Records contained in a dataset
....

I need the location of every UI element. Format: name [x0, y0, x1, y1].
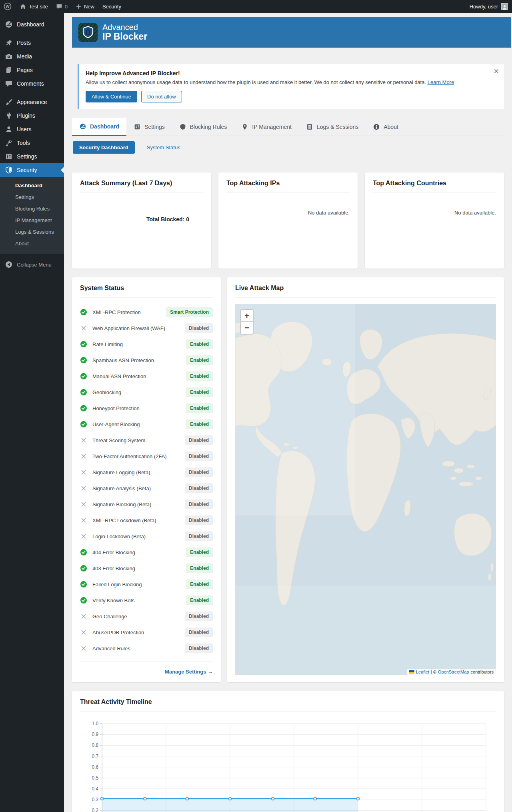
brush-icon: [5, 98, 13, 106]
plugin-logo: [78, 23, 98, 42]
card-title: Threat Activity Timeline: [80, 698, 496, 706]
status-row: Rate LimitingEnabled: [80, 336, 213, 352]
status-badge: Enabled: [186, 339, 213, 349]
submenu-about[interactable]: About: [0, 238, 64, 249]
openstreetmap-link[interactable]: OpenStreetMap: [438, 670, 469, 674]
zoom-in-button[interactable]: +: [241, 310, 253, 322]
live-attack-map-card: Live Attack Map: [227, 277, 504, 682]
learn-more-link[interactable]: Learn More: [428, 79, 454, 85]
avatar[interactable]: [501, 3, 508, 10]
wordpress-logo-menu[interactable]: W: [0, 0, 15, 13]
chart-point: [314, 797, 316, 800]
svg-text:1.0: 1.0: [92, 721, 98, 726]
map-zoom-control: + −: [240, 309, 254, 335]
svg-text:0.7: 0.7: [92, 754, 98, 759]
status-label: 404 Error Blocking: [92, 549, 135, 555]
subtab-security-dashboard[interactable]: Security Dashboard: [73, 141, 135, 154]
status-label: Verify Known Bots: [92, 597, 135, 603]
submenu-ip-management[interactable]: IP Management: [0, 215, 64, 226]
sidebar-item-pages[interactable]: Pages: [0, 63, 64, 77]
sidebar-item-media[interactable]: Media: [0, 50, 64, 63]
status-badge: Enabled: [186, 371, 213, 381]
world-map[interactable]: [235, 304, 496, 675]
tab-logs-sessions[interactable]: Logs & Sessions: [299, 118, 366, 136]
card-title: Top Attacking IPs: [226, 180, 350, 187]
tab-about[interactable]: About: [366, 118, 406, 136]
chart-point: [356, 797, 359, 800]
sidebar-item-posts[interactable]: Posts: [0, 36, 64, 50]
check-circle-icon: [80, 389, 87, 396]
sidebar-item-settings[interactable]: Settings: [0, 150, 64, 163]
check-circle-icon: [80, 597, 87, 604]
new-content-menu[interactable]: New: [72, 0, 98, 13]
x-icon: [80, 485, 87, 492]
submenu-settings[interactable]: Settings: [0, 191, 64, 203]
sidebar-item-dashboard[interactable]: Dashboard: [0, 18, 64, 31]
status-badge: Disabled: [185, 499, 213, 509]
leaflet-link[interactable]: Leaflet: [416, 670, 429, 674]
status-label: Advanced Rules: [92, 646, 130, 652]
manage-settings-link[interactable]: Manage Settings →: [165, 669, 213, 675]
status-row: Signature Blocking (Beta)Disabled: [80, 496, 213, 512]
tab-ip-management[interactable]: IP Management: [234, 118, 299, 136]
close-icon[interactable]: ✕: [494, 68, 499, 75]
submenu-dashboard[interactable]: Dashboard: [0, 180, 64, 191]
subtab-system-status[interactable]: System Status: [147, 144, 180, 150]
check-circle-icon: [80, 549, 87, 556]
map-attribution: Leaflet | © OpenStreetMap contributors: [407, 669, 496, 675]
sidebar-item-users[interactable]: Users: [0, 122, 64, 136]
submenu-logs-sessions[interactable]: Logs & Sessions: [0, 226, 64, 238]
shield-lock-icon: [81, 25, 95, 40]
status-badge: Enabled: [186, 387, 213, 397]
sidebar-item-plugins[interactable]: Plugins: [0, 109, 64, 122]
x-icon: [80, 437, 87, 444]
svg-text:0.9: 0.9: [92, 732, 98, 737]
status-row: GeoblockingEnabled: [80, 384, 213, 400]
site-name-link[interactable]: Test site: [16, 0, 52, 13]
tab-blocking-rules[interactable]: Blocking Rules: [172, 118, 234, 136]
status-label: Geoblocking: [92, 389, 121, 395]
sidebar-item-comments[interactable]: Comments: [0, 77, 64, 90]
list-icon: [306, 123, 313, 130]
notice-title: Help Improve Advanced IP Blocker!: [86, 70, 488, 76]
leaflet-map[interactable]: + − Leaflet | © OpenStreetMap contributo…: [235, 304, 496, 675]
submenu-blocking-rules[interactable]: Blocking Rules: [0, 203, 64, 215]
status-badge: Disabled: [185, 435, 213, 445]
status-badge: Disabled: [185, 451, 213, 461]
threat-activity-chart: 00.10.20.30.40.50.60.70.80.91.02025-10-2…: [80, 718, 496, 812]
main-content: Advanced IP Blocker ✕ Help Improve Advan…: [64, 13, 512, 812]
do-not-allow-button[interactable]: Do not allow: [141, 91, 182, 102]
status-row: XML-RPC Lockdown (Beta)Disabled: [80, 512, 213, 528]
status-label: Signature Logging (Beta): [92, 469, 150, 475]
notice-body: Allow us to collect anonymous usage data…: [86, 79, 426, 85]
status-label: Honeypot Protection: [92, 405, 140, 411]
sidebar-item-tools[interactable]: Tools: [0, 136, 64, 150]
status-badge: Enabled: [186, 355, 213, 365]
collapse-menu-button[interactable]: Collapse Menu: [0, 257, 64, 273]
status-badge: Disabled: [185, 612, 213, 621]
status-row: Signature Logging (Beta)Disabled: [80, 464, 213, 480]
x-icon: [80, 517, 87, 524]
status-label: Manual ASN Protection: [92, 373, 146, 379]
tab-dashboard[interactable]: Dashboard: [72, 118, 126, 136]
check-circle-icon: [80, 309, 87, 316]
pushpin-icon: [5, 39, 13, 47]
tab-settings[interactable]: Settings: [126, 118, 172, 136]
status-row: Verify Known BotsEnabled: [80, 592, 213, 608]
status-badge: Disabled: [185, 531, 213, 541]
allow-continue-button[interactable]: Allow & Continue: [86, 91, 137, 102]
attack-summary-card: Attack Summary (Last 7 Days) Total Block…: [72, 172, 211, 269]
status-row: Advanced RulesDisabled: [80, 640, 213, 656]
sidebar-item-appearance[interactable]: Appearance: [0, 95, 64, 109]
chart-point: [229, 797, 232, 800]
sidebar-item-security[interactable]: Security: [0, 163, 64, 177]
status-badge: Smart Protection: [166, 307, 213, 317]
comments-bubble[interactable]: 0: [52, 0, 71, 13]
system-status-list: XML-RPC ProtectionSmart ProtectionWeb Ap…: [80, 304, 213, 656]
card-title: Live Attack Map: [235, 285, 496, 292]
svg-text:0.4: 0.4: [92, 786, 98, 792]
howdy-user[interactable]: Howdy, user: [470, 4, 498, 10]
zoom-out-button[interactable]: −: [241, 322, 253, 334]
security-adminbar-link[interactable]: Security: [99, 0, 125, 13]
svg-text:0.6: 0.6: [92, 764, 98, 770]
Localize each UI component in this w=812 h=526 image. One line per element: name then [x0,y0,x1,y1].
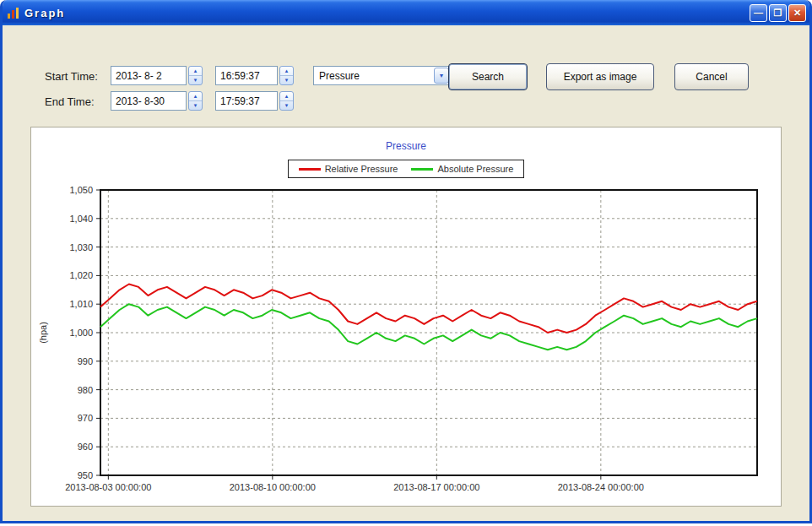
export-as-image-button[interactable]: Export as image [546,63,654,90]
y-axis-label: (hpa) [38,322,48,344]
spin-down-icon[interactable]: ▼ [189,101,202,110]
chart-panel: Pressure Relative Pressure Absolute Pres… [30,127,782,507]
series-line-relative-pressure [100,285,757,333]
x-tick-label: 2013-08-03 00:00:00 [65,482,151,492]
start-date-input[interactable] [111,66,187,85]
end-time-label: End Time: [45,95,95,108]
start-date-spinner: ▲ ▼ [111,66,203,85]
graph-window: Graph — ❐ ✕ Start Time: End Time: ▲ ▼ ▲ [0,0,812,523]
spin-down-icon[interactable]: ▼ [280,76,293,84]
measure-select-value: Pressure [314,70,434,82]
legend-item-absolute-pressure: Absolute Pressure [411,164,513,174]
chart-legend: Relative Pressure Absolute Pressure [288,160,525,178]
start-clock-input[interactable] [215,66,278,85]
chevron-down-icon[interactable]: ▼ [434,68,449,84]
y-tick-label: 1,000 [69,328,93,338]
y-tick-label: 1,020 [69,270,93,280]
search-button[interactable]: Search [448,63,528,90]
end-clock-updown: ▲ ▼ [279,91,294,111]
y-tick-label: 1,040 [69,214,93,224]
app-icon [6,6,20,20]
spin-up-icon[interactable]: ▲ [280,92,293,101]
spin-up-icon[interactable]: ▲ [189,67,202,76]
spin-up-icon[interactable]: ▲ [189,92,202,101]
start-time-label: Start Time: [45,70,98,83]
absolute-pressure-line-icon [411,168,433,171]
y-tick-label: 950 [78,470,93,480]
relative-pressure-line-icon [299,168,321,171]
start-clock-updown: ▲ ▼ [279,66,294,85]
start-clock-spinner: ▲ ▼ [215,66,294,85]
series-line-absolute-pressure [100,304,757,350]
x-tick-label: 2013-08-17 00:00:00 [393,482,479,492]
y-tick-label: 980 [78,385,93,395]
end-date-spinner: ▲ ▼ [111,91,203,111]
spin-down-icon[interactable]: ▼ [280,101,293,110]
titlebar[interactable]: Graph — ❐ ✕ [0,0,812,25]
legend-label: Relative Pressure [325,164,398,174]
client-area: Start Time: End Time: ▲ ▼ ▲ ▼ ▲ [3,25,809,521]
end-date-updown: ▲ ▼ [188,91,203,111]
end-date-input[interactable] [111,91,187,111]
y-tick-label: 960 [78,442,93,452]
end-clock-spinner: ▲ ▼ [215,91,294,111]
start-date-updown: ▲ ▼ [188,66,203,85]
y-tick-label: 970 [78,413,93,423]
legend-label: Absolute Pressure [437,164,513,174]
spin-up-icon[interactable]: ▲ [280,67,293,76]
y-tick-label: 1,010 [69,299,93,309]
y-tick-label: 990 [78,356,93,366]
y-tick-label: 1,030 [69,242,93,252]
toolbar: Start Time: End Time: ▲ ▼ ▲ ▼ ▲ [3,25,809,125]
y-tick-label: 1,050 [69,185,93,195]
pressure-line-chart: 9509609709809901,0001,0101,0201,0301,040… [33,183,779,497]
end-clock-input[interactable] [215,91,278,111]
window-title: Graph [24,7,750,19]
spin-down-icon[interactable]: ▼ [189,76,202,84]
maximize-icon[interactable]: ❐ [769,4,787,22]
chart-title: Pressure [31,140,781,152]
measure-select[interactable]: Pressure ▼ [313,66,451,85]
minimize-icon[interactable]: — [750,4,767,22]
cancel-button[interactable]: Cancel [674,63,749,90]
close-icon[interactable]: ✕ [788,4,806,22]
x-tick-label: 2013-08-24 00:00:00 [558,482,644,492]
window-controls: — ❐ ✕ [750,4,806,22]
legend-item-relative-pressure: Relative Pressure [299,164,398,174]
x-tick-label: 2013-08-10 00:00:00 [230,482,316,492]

....

What you should do:
Scan the entries for lines with the word "Sessions". The number of such lines is the whole answer.

Response to this task:
2